*** Information provided Section Begins ***

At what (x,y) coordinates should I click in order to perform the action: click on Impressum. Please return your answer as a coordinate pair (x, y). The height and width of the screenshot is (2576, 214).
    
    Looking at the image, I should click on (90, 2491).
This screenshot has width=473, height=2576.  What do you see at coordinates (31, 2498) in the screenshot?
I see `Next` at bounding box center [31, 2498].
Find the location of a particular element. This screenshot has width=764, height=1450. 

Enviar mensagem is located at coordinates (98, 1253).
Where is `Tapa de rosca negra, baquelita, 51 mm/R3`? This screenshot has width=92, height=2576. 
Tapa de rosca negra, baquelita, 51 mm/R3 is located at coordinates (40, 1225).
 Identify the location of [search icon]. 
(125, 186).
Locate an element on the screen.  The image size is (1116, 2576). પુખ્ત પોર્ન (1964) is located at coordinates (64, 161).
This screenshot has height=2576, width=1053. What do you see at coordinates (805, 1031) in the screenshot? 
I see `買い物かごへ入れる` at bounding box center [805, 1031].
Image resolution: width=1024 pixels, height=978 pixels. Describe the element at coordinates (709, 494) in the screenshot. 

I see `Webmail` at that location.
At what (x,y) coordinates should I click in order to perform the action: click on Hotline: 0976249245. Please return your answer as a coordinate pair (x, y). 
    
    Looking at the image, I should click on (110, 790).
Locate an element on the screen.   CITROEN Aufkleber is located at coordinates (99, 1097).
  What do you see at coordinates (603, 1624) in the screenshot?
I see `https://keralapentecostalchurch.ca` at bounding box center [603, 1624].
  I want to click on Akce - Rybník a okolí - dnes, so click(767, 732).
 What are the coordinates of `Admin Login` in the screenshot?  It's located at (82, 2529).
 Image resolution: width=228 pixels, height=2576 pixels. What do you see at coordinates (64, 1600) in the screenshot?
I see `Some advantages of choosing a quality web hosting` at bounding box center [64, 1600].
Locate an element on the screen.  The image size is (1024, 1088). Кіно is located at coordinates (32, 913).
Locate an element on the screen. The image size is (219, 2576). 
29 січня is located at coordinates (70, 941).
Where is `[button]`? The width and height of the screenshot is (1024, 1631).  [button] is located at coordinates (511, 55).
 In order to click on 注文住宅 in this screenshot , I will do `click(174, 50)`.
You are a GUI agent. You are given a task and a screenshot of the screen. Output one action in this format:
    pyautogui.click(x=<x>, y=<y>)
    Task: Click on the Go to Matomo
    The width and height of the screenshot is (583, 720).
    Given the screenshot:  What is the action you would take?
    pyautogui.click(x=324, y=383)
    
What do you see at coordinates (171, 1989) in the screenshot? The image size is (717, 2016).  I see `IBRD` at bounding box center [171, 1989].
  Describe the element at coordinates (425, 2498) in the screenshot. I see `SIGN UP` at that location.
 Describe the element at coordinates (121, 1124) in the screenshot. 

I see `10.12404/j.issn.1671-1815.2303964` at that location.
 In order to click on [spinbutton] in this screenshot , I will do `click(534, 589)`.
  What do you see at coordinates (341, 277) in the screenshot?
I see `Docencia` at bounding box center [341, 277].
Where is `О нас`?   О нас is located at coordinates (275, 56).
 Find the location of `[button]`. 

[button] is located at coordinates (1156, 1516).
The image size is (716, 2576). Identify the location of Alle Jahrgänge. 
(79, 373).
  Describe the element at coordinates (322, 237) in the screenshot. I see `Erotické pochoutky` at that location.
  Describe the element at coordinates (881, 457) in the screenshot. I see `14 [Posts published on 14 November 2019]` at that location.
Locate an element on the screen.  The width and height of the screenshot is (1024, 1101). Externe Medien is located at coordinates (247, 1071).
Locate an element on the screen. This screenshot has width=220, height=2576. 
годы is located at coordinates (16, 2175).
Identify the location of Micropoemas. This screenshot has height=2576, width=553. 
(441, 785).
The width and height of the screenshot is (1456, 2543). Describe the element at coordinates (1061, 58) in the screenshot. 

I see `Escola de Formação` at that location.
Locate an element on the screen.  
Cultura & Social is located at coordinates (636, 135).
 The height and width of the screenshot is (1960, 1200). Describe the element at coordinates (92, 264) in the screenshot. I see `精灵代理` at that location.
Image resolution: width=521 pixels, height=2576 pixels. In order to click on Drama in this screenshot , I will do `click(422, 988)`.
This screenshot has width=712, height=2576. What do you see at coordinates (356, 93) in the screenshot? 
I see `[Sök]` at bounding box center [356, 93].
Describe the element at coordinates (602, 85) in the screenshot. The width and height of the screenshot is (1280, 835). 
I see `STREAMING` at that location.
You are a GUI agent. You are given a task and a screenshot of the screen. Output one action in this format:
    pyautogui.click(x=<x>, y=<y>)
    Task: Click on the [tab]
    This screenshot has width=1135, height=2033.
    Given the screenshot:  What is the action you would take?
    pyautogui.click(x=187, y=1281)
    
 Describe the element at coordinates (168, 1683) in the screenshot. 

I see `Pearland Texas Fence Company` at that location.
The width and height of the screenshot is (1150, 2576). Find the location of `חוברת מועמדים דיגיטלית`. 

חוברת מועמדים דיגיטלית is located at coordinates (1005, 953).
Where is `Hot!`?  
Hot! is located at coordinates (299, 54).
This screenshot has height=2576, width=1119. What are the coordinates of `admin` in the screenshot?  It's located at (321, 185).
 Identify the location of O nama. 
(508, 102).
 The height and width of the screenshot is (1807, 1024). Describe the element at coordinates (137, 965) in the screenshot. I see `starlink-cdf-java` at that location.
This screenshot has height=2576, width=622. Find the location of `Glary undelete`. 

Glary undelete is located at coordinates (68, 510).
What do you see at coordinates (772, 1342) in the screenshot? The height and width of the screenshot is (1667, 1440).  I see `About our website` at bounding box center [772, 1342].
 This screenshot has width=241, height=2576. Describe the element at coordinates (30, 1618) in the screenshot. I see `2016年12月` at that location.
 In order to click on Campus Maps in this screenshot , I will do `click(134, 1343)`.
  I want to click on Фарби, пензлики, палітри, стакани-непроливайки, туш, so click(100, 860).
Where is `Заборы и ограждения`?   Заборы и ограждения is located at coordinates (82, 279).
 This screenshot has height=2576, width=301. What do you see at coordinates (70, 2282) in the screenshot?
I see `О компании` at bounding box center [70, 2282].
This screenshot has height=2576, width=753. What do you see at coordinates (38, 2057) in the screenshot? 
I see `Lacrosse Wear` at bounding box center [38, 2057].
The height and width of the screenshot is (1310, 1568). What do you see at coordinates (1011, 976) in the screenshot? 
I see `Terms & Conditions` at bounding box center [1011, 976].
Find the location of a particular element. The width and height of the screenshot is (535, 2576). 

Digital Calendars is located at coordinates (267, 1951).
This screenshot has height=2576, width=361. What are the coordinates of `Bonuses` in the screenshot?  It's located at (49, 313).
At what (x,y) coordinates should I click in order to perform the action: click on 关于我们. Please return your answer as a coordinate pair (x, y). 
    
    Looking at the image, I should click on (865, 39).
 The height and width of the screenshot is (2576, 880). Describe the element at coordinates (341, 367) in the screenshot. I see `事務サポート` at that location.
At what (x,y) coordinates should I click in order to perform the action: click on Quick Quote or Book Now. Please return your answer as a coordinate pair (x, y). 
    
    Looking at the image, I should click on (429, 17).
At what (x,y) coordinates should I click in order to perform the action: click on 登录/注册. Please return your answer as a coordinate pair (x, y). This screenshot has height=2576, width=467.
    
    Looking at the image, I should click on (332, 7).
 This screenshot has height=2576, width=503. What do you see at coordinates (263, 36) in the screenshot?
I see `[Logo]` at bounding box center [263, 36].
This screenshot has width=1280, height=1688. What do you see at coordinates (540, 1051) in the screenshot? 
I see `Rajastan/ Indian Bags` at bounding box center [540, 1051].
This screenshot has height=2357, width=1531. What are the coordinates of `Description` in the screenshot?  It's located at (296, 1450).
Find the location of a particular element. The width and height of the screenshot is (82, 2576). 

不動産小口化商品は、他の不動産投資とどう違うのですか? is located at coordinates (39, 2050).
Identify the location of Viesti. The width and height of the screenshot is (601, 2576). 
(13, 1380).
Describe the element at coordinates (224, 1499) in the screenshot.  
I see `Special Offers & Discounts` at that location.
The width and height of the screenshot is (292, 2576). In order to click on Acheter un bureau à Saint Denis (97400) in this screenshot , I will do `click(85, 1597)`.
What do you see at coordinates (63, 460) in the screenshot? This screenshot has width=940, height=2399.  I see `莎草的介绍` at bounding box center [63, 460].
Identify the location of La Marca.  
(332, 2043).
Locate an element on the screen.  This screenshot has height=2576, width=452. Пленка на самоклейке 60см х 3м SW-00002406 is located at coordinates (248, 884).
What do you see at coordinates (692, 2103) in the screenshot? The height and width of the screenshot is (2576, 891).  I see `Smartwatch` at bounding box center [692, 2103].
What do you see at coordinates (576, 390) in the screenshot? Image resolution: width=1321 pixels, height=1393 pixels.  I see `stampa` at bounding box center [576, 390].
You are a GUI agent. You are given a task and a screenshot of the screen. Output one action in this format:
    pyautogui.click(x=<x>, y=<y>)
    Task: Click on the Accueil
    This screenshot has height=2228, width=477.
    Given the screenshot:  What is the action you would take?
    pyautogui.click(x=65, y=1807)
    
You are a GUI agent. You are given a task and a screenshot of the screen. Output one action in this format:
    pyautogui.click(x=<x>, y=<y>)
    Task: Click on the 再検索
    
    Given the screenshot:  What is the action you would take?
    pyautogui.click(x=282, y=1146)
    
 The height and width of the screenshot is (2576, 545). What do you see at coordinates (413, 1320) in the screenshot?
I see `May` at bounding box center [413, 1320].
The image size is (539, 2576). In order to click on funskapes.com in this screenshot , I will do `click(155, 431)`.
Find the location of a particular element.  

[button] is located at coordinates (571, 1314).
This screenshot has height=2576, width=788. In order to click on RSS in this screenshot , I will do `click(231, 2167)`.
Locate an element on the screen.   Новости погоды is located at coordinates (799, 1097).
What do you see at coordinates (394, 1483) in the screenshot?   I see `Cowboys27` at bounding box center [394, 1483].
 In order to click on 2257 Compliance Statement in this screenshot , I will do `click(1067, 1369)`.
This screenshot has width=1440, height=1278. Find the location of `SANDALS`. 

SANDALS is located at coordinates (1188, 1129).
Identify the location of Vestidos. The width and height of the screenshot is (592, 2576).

*** Information provided Section Ends ***

__Work order__: The answer is to be the lines from the one holding "This screenshot has width=1440, height=1278." through the end of the data above, transcribed character for character, both ends included.

__Answer to the problem__:
This screenshot has width=1440, height=1278. Find the location of `SANDALS`. 

SANDALS is located at coordinates (1188, 1129).
Identify the location of Vestidos. The width and height of the screenshot is (592, 2576).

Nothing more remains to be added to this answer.